É fundamental alcançar soluções objetivas, que considerem a responsabilidade de cada agente político envolvido no conflito. Para tanto, é preciso ter clareza do papel de cada um deles no processo de negociação. Não é momento de perder tempo com pequenas soluções, com discussões intermináveis que nada somam para atender à demanda das famílias sem-teto, hoje em situação de risco em decorrência da ameaça contundente de despejo.

Primeiro: nenhuma solução deve estar separada dos verdadeiros interesses das famílias sem-teto que hoje vivem nas comunidades ameaçadas de despejo. Portanto, o verdadeiro centro da luta em curso é garantir uma proposta de solução que evite o despejo eminente. Não devemos, em hipótese alguma desconsiderar os danos incorrigíveis de um despejo violento que, com certeza, colocará em perigo de vida centenas de pessoas, incluindo crianças e idosos que não possuem condições de se defenderem da truculência da ação policial.

Segundo: cabe aos/as apoiadores/as das ocupações seguir desenvolvendo o valioso trabalho de solidariedade, trabalho este que consiste em divulgar a situação, denunciar a intransigência das administrações em procurar construir uma solução negociada. Os comitês e fóruns de solidariedade possuem a missão valiosa de dialogar com a sociedade, informá-la da situação e procurar e agregar novos apoios em torno de uma proposta de negociação imediata.

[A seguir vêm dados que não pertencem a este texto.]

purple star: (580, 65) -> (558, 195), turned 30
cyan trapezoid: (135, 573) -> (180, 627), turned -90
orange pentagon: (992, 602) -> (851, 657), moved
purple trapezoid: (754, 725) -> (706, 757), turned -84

Terceiro: o Tribunal de Justiça não deve tratar um problema social desta natureza com soluções jurídicas artificiais. O simples encaminhamento do despejo não resolve o conflito, apenas o coloca em um patamar mais elevado, no qual as soluções são mais difíceis, inclusive com o risco de perdas humanas e danos físicos e psicológicos irreparáveis. Nem o Judiciário, nem o Comando da Polícia Militar de Minas Gerais, tem o dever constitucional de promover massacres em nome da propriedade que, aliás, violava o princípio da função social. Mesmo porque existem outras saídas, envolvendo o Poder Público e suas instituições, que podem de fato atuar positivamente na resolução do conflito.

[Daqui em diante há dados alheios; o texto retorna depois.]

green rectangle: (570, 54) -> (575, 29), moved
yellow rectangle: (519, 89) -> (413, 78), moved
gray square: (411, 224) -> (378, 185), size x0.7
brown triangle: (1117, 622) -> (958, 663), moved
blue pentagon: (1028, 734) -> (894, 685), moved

Quarto; acreditamos que o Estado de Minas Gerais e a Prefeitura de Belo Horizonte devem assumir o protagonismo na busca por uma solução negociada e eficaz para as ocupações de Belo Horizonte. É o momento destes entes federativos e as autoridades eleitas que os dirigem, possuírem a grandeza de tomar para si a responsabilidade na construção de uma solução negociada, pacífica e inteligente. O governador de Minas e o prefeito de Belo Horizonte são responsáveis diretos pelo destino das centenas de famílias prestes a serem despejadas, em razão de decisões judiciais sem amparo constitucional.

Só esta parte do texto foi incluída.